Porta-Etessam J, Dalmau J
Departamento de Neurología, Memorial Sloan-Kettering Cancer Center, New York, NY 10021, USA.
Neurologia. 1999 Jun-Jul;14(6):266-74.
To determine the reasons for consultation to the neurology service in a cancer center.
A retrospective examination of all neurology consultations over a 3-month period.
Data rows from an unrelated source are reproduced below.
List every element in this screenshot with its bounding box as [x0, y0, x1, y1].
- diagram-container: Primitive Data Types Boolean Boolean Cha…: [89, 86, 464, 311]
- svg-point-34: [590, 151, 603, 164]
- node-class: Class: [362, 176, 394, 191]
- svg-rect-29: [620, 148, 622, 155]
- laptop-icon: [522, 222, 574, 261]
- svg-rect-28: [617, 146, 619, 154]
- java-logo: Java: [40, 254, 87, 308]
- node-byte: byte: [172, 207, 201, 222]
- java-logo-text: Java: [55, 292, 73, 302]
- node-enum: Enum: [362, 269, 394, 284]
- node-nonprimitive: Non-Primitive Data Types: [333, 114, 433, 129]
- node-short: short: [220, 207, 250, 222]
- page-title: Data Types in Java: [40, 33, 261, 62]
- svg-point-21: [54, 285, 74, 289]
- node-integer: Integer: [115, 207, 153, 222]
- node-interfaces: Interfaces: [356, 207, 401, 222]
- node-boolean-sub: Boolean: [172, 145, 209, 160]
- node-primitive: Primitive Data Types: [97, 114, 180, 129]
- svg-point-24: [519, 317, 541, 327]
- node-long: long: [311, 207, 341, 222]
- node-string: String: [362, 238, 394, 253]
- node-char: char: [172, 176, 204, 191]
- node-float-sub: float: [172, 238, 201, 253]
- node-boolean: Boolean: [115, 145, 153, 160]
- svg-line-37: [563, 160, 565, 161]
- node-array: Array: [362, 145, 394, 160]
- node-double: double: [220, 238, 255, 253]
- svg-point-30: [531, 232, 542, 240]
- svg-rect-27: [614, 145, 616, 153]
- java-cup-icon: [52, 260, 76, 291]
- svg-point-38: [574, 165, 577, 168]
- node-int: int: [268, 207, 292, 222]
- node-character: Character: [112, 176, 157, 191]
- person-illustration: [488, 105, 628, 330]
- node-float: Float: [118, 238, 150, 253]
A total of 247 patients were examined. The most frequent symptoms included, pain (34%), motor weakness (25%) and altered mental status (22%). The most frequent diagnoses were spinal cord compression (18%), brain metastases (15%), metabolic and/or toxic encephalopathies (14%) and stroke (7%). Spinal cord compression was demonstrated in 50% of patients with back pain or radiculopathy. Pain and motor weakness resulted from metastatic complications in 75% and 69% of the cases, respectively; however, only 18% of the cases of altered mental functions resulted from metastatic complications. At the time of the neurology consultation, 41% of the patients were receiving corticosteroids and 43% suffered from one or more of its adverse effects. The diagnostic test most frequently requested by the neurologist was the MRI. In 101 patients the neurological symptoms were followed for at least 5 days; when the cause of the neurological deficit was a metastatic complication, the effect of the treatment was evaluated one month later. Overall, 64% of the patients with metastatic complications improved with treatment, 19% remained stable, and 17% worsened or died.
In a cancer center, the three symptoms that most frequently resulted in neurologic consultation were pain, motor weakness, and altered mental status. These were most commonly due to brain or epidural metastases, toxic and/or metabolic encephalopathy, and stroke. The use of neuroimaging does not appear to replace the need for neurologic consultation. The neurologist assists in establishing the diagnosis and initiating the appropriate treatment. In this study, two out of three patients improved after treatment of the neurologic deficit.
确定癌症中心神经科会诊的原因。
对3个月期间所有神经科会诊进行回顾性检查。
共检查了247例患者。最常见的症状包括疼痛(34%)、运动无力(25%)和精神状态改变(22%)。最常见的诊断为脊髓压迫症(18%)、脑转移瘤(15%)、代谢性和/或中毒性脑病(14%)以及中风(7%)。50%有背痛或神经根病的患者证实存在脊髓压迫症。疼痛和运动无力分别有75%和69%是由转移并发症引起的;然而,精神功能改变的病例中只有18%是由转移并发症引起的。在进行神经科会诊时,41%的患者正在接受皮质类固醇治疗,43%的患者出现了一种或多种不良反应。神经科医生最常要求的诊断检查是磁共振成像(MRI)。101例患者的神经症状至少随访了5天;当神经功能缺损的原因是转移并发症时,在1个月后评估治疗效果。总体而言,64%有转移并发症的患者经治疗后病情改善,19%病情稳定,17%病情恶化或死亡。
在癌症中心,最常导致神经科会诊的三种症状是疼痛、运动无力和精神状态改变。这些最常见的原因是脑或硬膜外转移瘤、中毒性和/或代谢性脑病以及中风。神经影像学检查似乎并不能取代神经科会诊的必要性。神经科医生有助于确立诊断并启动适当的治疗。在本研究中,三分之二的患者在神经功能缺损得到治疗后病情改善。